PENDEWASAAN USIA PERKAWINAN DI BADAN PEMBERDAYAAN MASYARAKAT DAN KELUARGA BERENCANA KOTA SURABAYA

Authors

  • Muhammad Muhammad

DOI:

https://doi.org/10.15642/al-hukama.2015.5.1.206-225

Keywords:

Hukum Islam, Perkawinan, Pendewasaan Usia.

Abstract

Abstract: Implementation of maturity age of marriage in BAPEMAS (Social Service Institution) and KB (Family Planning) in Surabaya is done by delaying the age of marriage from the provision of the marriage Law No. 1 of 1974 and Islamic Law Compilation (KHI) which has allowed the implementation of marriage at 16 years for woman and 19 years for man to 20 years for woman and 25 years for man.
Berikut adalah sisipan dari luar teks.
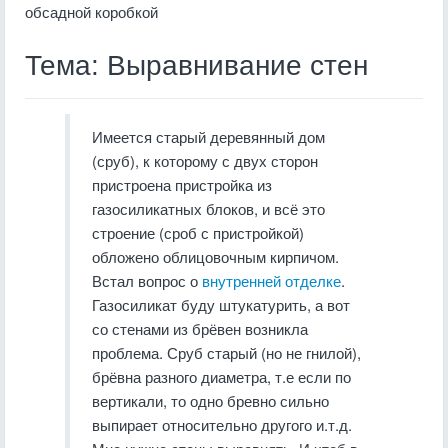
обсадной коробкой
Тема: Выравнивание стен
Имеется старый деревянный дом
(сруб), к которому с двух сторон
пристроена пристройка из
газосиликатных блоков, и всё это
строение (сроб с пристройкой)
обложено облицовочным кирпичом.
Встал вопрос о
внутренней отделке
.
Газосиликат буду штукатурить, а вот
со стенами из брёвен возникла
проблема. Сруб старый (но не гнилой),
брёвна разного диаметра, т.е если по
вертикали, то одно бревно сильно
выпирает относительно другого и.т.д.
The reasons for the need to postpone or maturity age of marriage is that each pair has had a good maturity of the physical, psychological, social and economic readiness before entering marriage that aims for the creation of marital stability so that the failure of a marriage can be avoided. Although the UUP No. 1 of 1974 and KHI have set the term of age that are allowed to perform marriage, but the view of the implication that may result from marriage conducted under the age of 20 years, so that the mature age of marriage is necessary to realize the happy and prosperous family. Muslim jurists specify a limit age of maturity is a legal benchmark with certain signs of puberty in male and female. However, in order to form a sakinah, mawaddah, and rahmah family, the provision of a limit age for the reason of maslahah as well as preventive measure from all sorts of negative effect of marriage which is also the interpretation of sadd al-dzari’ah.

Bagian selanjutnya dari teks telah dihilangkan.